I’ve talked at about this with fairly large groups in the past. I just want to put this out there now so you all remember. NOW is the time to start applying for jobs in academia for August. Don’t wait until January. NOW is when the first round draft picks are being discussed and when start-up packages are at there largest. NOW is when academic jobs in my area of expertise are first discussed and budgeted. So, if you want an academic job NOW is when you should start looking. I’m not a historian, political science, english discipline type. I’m the “T” in STEM and how I look at getting hired is likely different from the arts. So, use your own judgement those of you who can spell and coherently communicate with people rather than computers.
The hiring process if you want the little “t” truth of it is this. Departments and colleges start looking for August 2013 hires and putting up advertisements NOW to see who they can attract candidates that have post docs, aren’t happy with their assistant professorships, and perhaps people who took visiting professorships. In other words a first round pick in the academic hiring decathlon assistant professor class has four to five years on the job experience, has published two to three times yearly in blind reviews, and is a recognized expert at a national level. We’re not talking about who will get hired, but who they are going to be looking for. People who accept early (likely job offers to arrive in January through March) will have nice tidy entry packages. None of these people will be on short tenure clocks (three-year).
In January and February those universities that haven’t found the exact fit they’re looking for will send out a second or first round open announcement. This can be kind of confusing. The first round sometimes is kind of hidden. People are invited or sometimes nominated by administrations or faculty groups before an advertisement is even placed. In some schools the faculty will get together before the Thanksgiving break and start putting up who they see at other institutions or conferences as possible candidates to be approached. So before anybody ever applies they may have already gotten an idea of what the candidate they are looking for might look like. Public universities have more problem getting away with this but faculty known the people in their discipline and will already be making valuations of credentials before you apply. In other words. Publish, publish, publish if you want to get hired. It is your calling card.
Around May of the hiring year, those schools who have seen their candidate pools dry up because their first, second, and eleventeenth positioned candidates have already found jobs, will all be panicking. A third round of advertisements may show up. Different institutions seem to handle the “oh my gawd nobody will be here to teach in arghhhust” differently. In some cases they’ll skip the hiring process completely and just overload the current faculty. An incentive to be sure for faculty to facilitate a first round or second round successful hire.

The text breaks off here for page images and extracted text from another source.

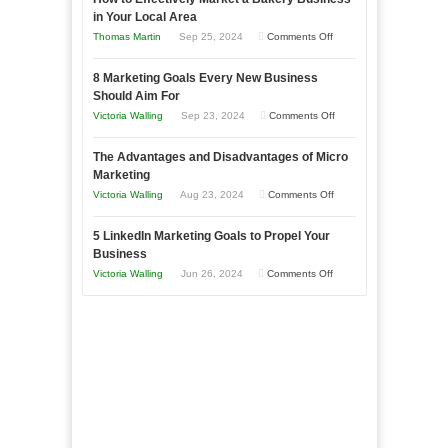
Your
in Your Local Area
Business
on
Thomas Martin
Sep 25, 2024
Comments Off
Effectively
How
with
8 Marketing Goals Every New Business
to
Storytelling
Should Aim For
Effectively
on
Victoria Walling
Sep 23, 2024
Comments Off
Market
8
a
The Advantages and Disadvantages of Micro
Marketing
Bakery
Marketing
Goals
Business
on
Victoria Walling
Aug 23, 2024
Comments Off
Every
in
The
New
Your
5 LinkedIn Marketing Goals to Propel Your
Advantages
Business
Business
Local
and
Should
on
Victoria Walling
Jun 26, 2024
Comments Off
Area
Disadvantages
Aim
5
of
For
LinkedIn
Micro
Marketing
Marketing
Goals
to
Propel
Your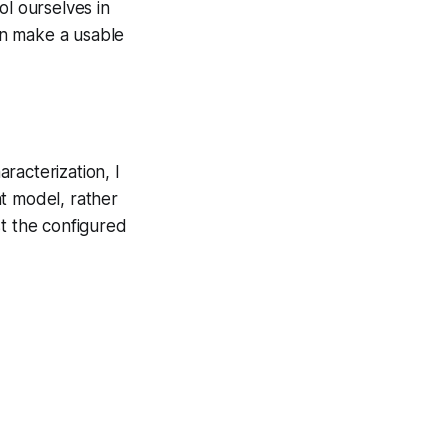
ol ourselves in
can make a usable
aracterization, I
t model, rather
nst the configured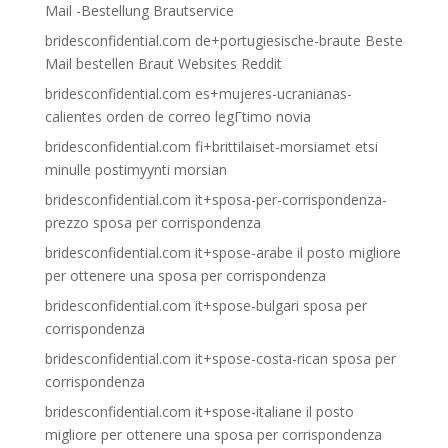
Mail -Bestellung Brautservice
bridesconfidential.com de+portugiesische-braute Beste
Mail bestellen Braut Websites Reddit
bridesconfidential.com es+mujeres-ucranianas-
calientes orden de correo legГ­timo novia
bridesconfidential.com fi+brittilaiset-morsiamet etsi
minulle postimyynti morsian
bridesconfidential.com it+sposa-per-corrispondenza-
prezzo sposa per corrispondenza
bridesconfidential.com it+spose-arabe il posto migliore
per ottenere una sposa per corrispondenza
bridesconfidential.com it+spose-bulgari sposa per
corrispondenza
bridesconfidential.com it+spose-costa-rican sposa per
corrispondenza
bridesconfidential.com it+spose-italiane il posto
migliore per ottenere una sposa per corrispondenza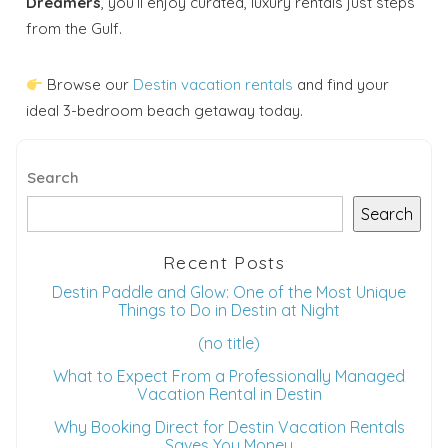
Dreamers
, you’ll enjoy curated, luxury rentals just steps
from the Gulf.
Browse our
Destin vacation rentals
and find your
ideal 3-bedroom beach getaway today.
Search
Search
Recent Posts
Destin Paddle and Glow: One of the Most Unique
Things to Do in Destin at Night
(no title)
What to Expect From a Professionally Managed
Vacation Rental in Destin
Why Booking Direct for Destin Vacation Rentals
Saves You Money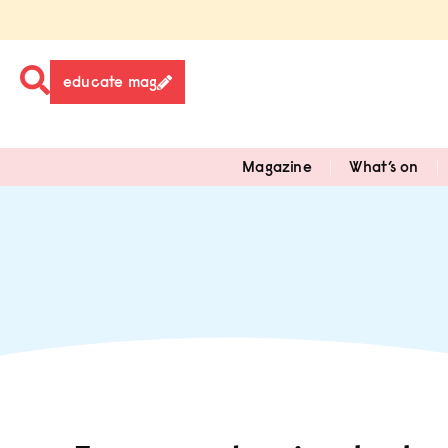
educate mag
Magazine
What’s on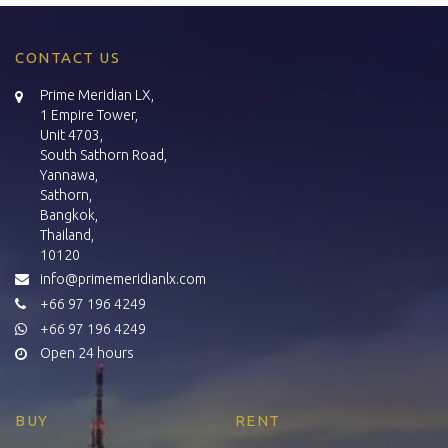
CONTACT US
Prime Meridian LX,
1 Empire Tower,
Unit 4703,
South Sathorn Road,
Yannawa,
Sathorn,
Bangkok,
Thailand,
10120
info@primemeridianlx.com
+66 97 196 4249
+66 97 196 4249
Open 24 hours
BUY
RENT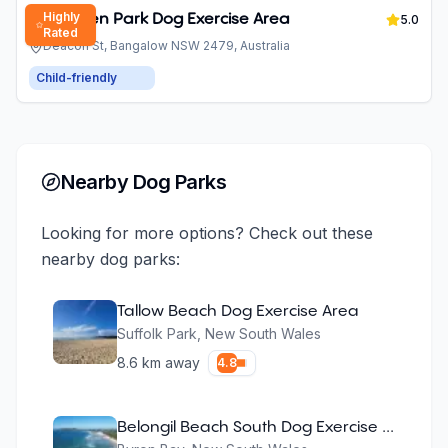
Highly
Piccabeen Park Dog Exercise Area
5.0
Rated
Deacon St, Bangalow NSW 2479, Australia
Child-friendly
Nearby Dog Parks
Looking for more options? Check out these
nearby dog parks:
Tallow Beach Dog Exercise Area
Suffolk Park
,
New South Wales
8.6
km away
4.8
Belongil Beach South Dog Exercise Area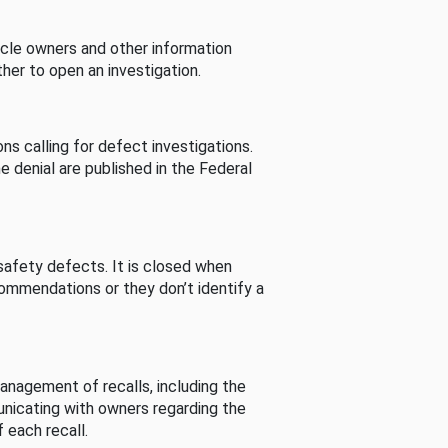
cle owners and other information
her to open an investigation.
s calling for defect investigations.
he denial are published in the Federal
afety defects. It is closed when
commendations or they don’t identify a
nagement of recalls, including the
unicating with owners regarding the
 each recall.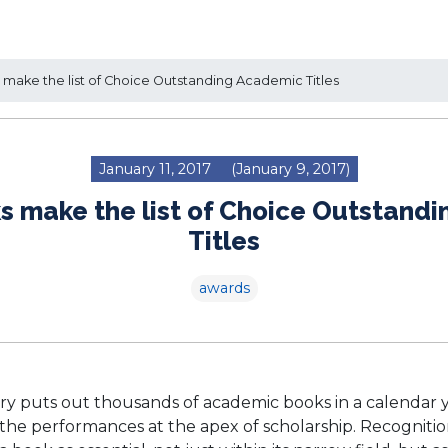
make the list of Choice Outstanding Academic Titles
January 11, 2017
(January 9, 2017)
ks make the list of Choice Outstand
Titles
awards
ry puts out thousands of academic books in a calendar
 the performances at the apex of scholarship. Recognitio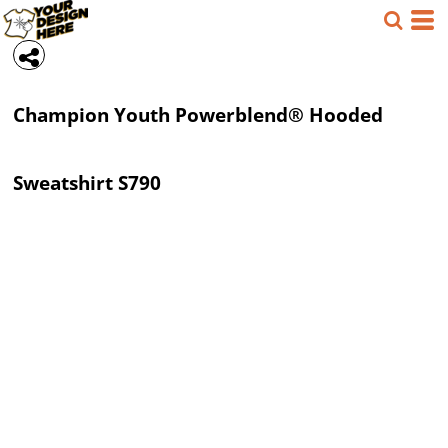
Champion
Youth Powerblend® Hooded
Sweatshirt
S790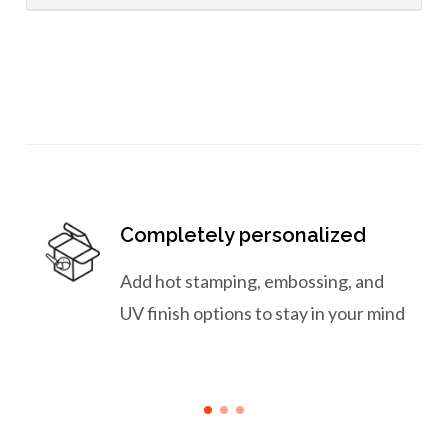
Completely personalized
Add hot stamping, embossing, and
UV finish options to stay in your mind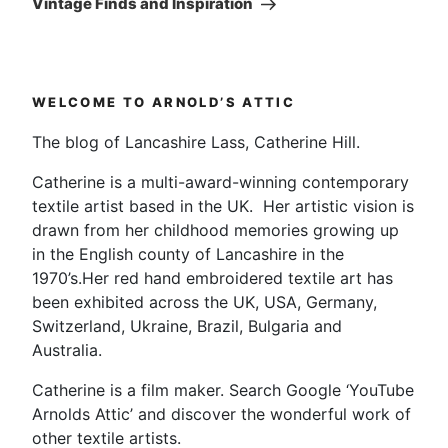
Vintage Finds and Inspiration
WELCOME TO ARNOLD’S ATTIC
The blog of Lancashire Lass, Catherine Hill.
Catherine is a multi-award-winning contemporary
textile artist based in the UK. Her artistic vision is
drawn from her childhood memories growing up
in the English county of Lancashire in the
1970’s.Her red hand embroidered textile art has
been exhibited across the UK, USA, Germany,
Switzerland, Ukraine, Brazil, Bulgaria and
Australia.
Catherine is a film maker. Search Google ‘YouTube
Arnolds Attic’ and discover the wonderful work of
other textile artists.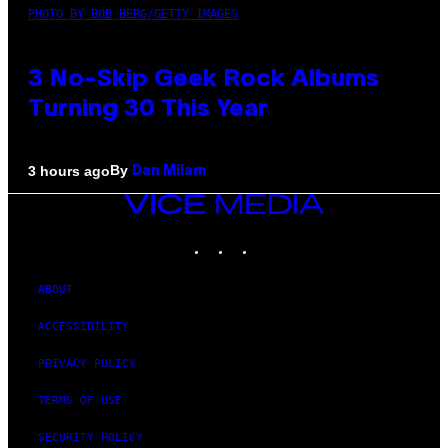
PHOTO BY BOB BERG/GETTY IMAGES
3 No-Skip Geek Rock Albums
Turning 30 This Year
By
3 hours ago
Dan Milam
VICE
MEDIA
INSTAGRAM
TIKTOK
YOUTUBE
ABOUT
ACCESSIBILITY
PRIVACY POLICY
TERMS OF USE
SECURITY POLICY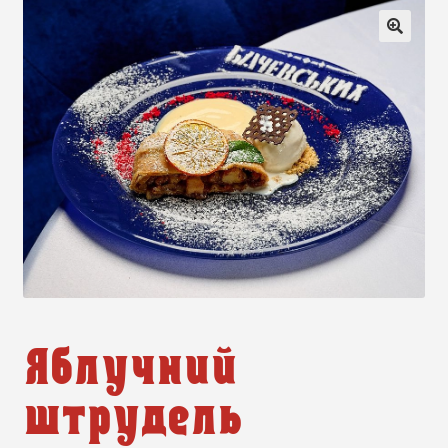
🔍
Яблучний
штрудель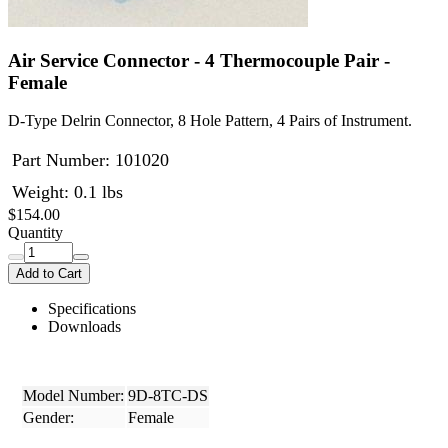
Air Service Connector - 4 Thermocouple Pair -
Female
D-Type Delrin Connector, 8 Hole Pattern, 4 Pairs of Instrument.
Part Number:
101020
Weight: 0.1 lbs
$154.00
Quantity
Add to Cart
Specifications
Downloads
Model Number:
9D-8TC-DS
Gender:
Female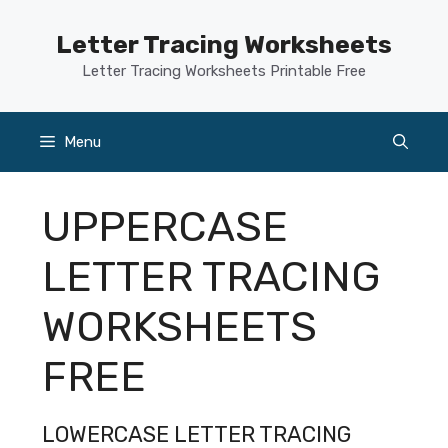
Skip
to
Letter Tracing Worksheets
content
Letter Tracing Worksheets Printable Free
Menu
UPPERCASE
LETTER TRACING
WORKSHEETS
FREE
LOWERCASE LETTER TRACING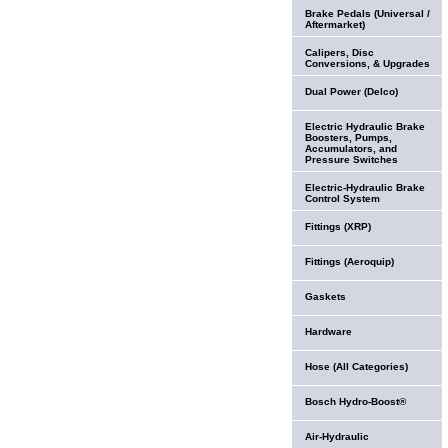
Brake Pedals (Universal /
Aftermarket)
Calipers, Disc
Conversions, & Upgrades
Dual Power (Delco)
Electric Hydraulic Brake
Boosters, Pumps,
Accumulators, and
Pressure Switches
Electric-Hydraulic Brake
Control System
Fittings (XRP)
Fittings (Aeroquip)
Gaskets
Hardware
Hose (All Categories)
Bosch Hydro-Boost®
Air-Hydraulic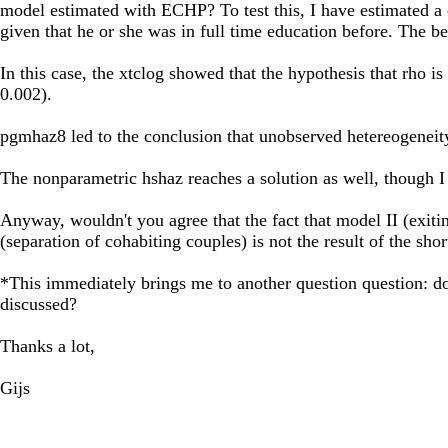
model estimated with ECHP? To test this, I have estimated a 
given that he or she was in full time education before. The b
In this case, the xtclog showed that the hypothesis that rho is
0.002).
pgmhaz8 led to the conclusion that unobserved hetereogeneity,
The nonparametric hshaz reaches a solution as well, though I 
Anyway, wouldn't you agree that the fact that model II (exiting
(separation of cohabiting couples) is not the result of the shor
*This immediately brings me to another question question: do
discussed?
Thanks a lot,
Gijs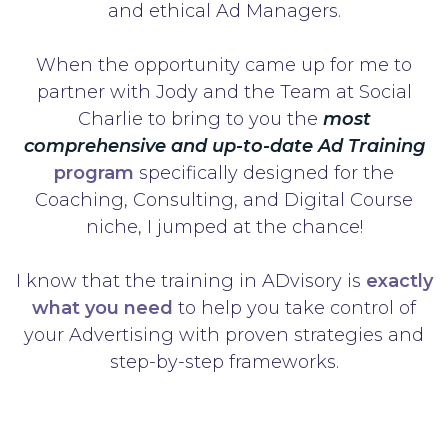
and ethical Ad Managers.
When the opportunity came up for me to
partner with Jody and the Team at Social
Charlie to bring to you the
most
comprehensive and up-to-date Ad Training
program
specifically designed for the
Coaching, Consulting, and Digital Course
niche, I jumped at the chance!
I know that the training in ADvisory is
exactly
what you need
to help you take control of
your Advertising with proven strategies and
step-by-step frameworks.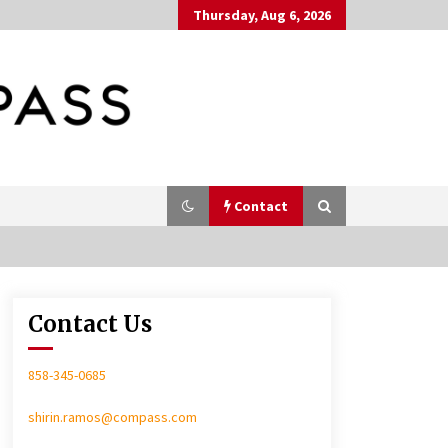
Thursday, Aug 6, 2026
Contact
Contact Us
In-Home Consultation
858-345-0685
shirin.ramos@compass.com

Some institutions may jump the line a bit and start looking for post docs with teaching requirements or possibly visiting professorships (sometimes called continuing lecturers).
Here is the key. You might be willing to paper the world with job applications which I have seen done. Heck I’ve done it. It is a bad idea. I believe in contacting the faculty at an institution. Getting to know them if you don’t already know them. Reach out and ask questions. Most hiring authorities can and do suggest you contact their representative. Some hiring authorities say that is against the rules (it isn’t). Highly authoritarian administrations usually fall into the latter category. How they talk to you when they don’t owe you anything is a good indicator of how they will treat you when they have some amount of control. Let your personality determine your path.
There is another thing to think about. Academia is filled with biases, nasty little surprises, and lots of fads. There are a lot of fads. Being able to talk those up when you find them in an advertisement is a good idea. Being able to talk them up and talk the basic principles of teaching, service, and scholarship of the academy is a blessing. For those of you seeking employment in the Fall 2013 time frame. Apply NOW.